The S&P/TSX composite index fell 52.32 points to 12,300.77, with commodities-heavy sectors contributing most to the decline.
The Canadian dollar rose 0.02 of a cent to 101.57 cents US.
The TSX gold sector fell 2.5 per cent as February bullion dropped $20.10 to US$1,697.80 an ounce.
Crude oil prices for January backed off 10 cents to US$86.67 a barrel on the New York Mercantile Exchange, helping to pull down the energy sector 0.8 per cent.
And copper prices also fell, with the March contract on the Nymex dropping 4.3 cents to US$3.67 a pound.
On Wall Street, the Dow Jones industrials slipped 24.27 points to 13,221.18, while the Nasdaq shed 5.04 points to 3,008.77 and the S&P 500 dropped 3.31 points to 1,425.17.
In U.S. economic data, the Commerce Department said Americans spent more on autos, electronics and building supplies in November, pushing retail sales up 0.3 per cent last month.
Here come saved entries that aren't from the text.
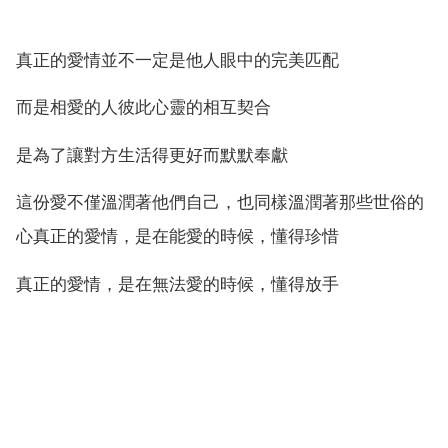
真正的愛情並不一定是他人眼中的完美匹配
而是相愛的人彼此心靈的相互契合
是為了讓對方生活得更好而默默奉獻
這份愛不僅溫潤著他們自己，也同樣溫潤著那些世俗的
心真正的愛情，是在能愛的時候，懂得珍惜
真正的愛情，是在無法愛的時候，懂得放手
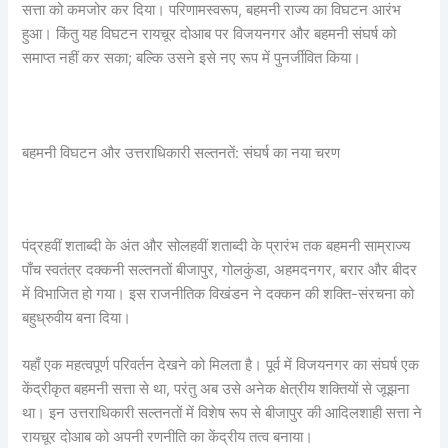
सत्ता को कमजोर कर दिया। परिणामस्वरूप, बहमनी राज्य का विघटन आरंभ
हुआ। किंतु यह विघटन रायचूर दोआब पर विजयनगर और बहमनी संघर्ष को
समाप्त नहीं कर सका; बल्कि उसने इसे नए रूप में पुनर्जीवित किया।
बहमनी विघटन और उत्तराधिकारी सल्तनतें: संघर्ष का नया चरण
पंद्रहवीं शताब्दी के अंत और सोलहवीं शताब्दी के प्रारंभ तक बहमनी साम्राज्य
पाँच स्वतंत्र दक्कनी सल्तनतों बीजापुर, गोलकुंडा, अहमदनगर, बरार और बीदर
में विभाजित हो गया। इस राजनीतिक विखंडन ने दक्कन की शक्ति-संरचना को
बहुध्रुवीय बना दिया।
यहाँ एक महत्वपूर्ण परिवर्तन देखने को मिलता है। पूर्व में विजयनगर का संघर्ष एक
केंद्रीकृत बहमनी सत्ता से था, परंतु अब उसे अनेक क्षेत्रीय शक्तियों से जूझना
था। इन उत्तराधिकारी सल्तनतों में विशेष रूप से बीजापुर की आदिलशाही सत्ता ने
रायचूर दोआब को अपनी रणनीति का केंद्रीय तत्व बनाया।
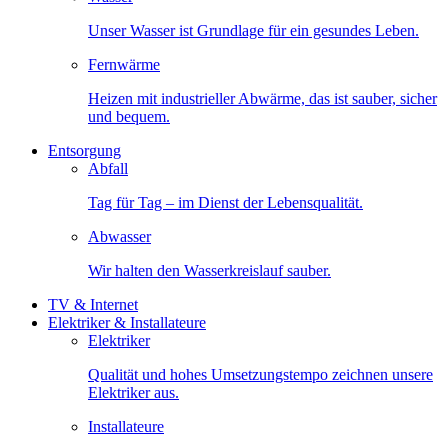
Unser Wasser ist Grundlage für ein gesundes Leben.
Fernwärme
Heizen mit industrieller Abwärme, das ist sauber, sicher
und bequem.
Entsorgung
Abfall
Tag für Tag – im Dienst der Lebensqualität.
Abwasser
Wir halten den Wasserkreislauf sauber.
TV & Internet
Elektriker & Installateure
Elektriker
Qualität und hohes Umsetzungstempo zeichnen unsere
Elektriker aus.
Installateure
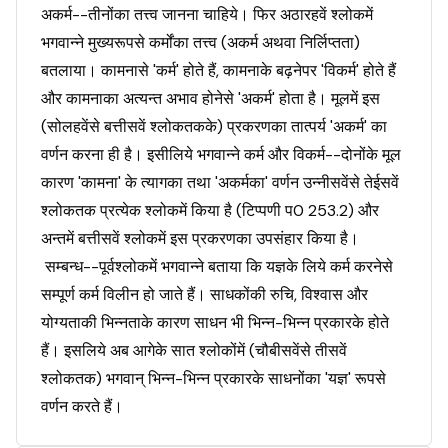
अकर्म--तीनोंका तत्त्व जानना चाहिये। फिर अठारहवें श्लोकमें
भगवान्ने मुख्यरूपसे कर्मोंका तत्त्व (अकर्म अथवा निर्लिप्तता)
बतलाया। कामनासे 'कर्म' होते हैं, कामनाके बढ़नेपर 'विकर्म' होते हैं
और कामनाका अत्यन्त अभाव होनेसे 'अकर्म' होता है। मूलमें इस
(सोलहवेंसे बत्तीसवें श्लोकतकके) प्रकरणका तात्पर्य 'अकर्म' का
वर्णन करना ही है। इसीलिये भगवान्ने कर्म और विकर्म--दोनोंके मूल
कारण 'कामना' के त्यागका तथा 'अकर्मका' वर्णन उन्नीसवेंसे तेईसवें
श्लोकतक प्रत्येक श्लोकमें किया है (टिप्पणी प0 253.2) और
अन्तमें बत्तीसवें श्लोकमें इस प्रकरणका उपसंहार किया है।
सम्बन्ध--पूर्वश्लोकमें भगवान्ने बताया कि यज्ञके लिये कर्म करनेसे
सम्पूर्ण कर्म विलीन हो जाते हैं। साधकोंकी रुचि, विश्वास और
योग्यताकी भिन्नताके कारण साधन भी भिन्न-भिन्न प्रकारके होते
हैं। इसलिये अब आगेके सात श्लोकोंमें (चौबीसवेंसे तीसवें
श्लोकतक) भगवान् भिन्न-भिन्न प्रकारके साधनोंका 'यज्ञ' रूपसे
वर्णन करते हैं।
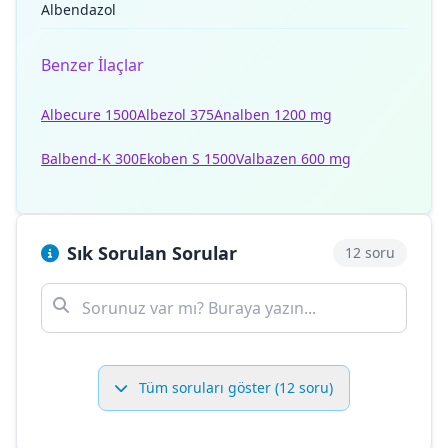
Albendazol
Benzer İlaçlar
Albecure 1500
Albezol 375
Analben 1200 mg
Balbend-K 300
Ekoben S 1500
Valbazen 600 mg
Sık Sorulan Sorular
12 soru
Tüm soruları göster (12 soru)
That offset a 0.3 per cent decline in October.
And the U.S. Labour Department said fewer Americans applied for unemployment benefits last week, the fourth straight weekly decline. The seasonally adjusted figure of 343,000 was the lowest level in two months and the second-lowest total this year.
The data on declining unemployment applications, which suggests that companies are cutting fewer jobs, comes after the Federal Reserve for the first time ever tied its interest rate policy to unemployment as it aggressively attacks joblessness in the U.S.
The Fed said Wednesday that it will keep its key short-term interest rate near zero at least until the unemployment rate drops below 6.5 per cent and inflation rises to 2.5 per cent.
On the TSX, shares of Research In Motion (TSX:RIM) gained more than 3.5 per cent after the company said the U.S. Immigration and Customs Enforcement agency will be launching a pilot program with its smartphones using the new operating system BlackBerry 10, likely in January. Its stock was up 49 cents to $13.63.
In Europe, markets barely reacted to news that European Union finance ministers had agreed to create a banking supervisor and that Greece had finally been approved to get more bailout cash to avoid bankruptcy.
The FTSE 100 index of leading British shares was down 0.2 per cent at 5,932 while Germany’s DAX fell 0.3 per cent to 7,595. The CAC-40 in France was 0.07 per cent higher at 3,644.
Earlier in Asia, Tokyo’s Nikkei 225 index jumped 1.7 per cent to close at 9,742.73 — an eight-month high — as the yen remained weak against the dollar, a boost for Japan’s export-reliant economy. The dollar was up a further 0.2 per cent at 83.44 yen.
Hong Kong’s Hang Seng shed earlier gains to close 0.3 per cent lower at 22,445.50, while South Korea’s Kospi rallied 1.4 per cent to 2,002.77.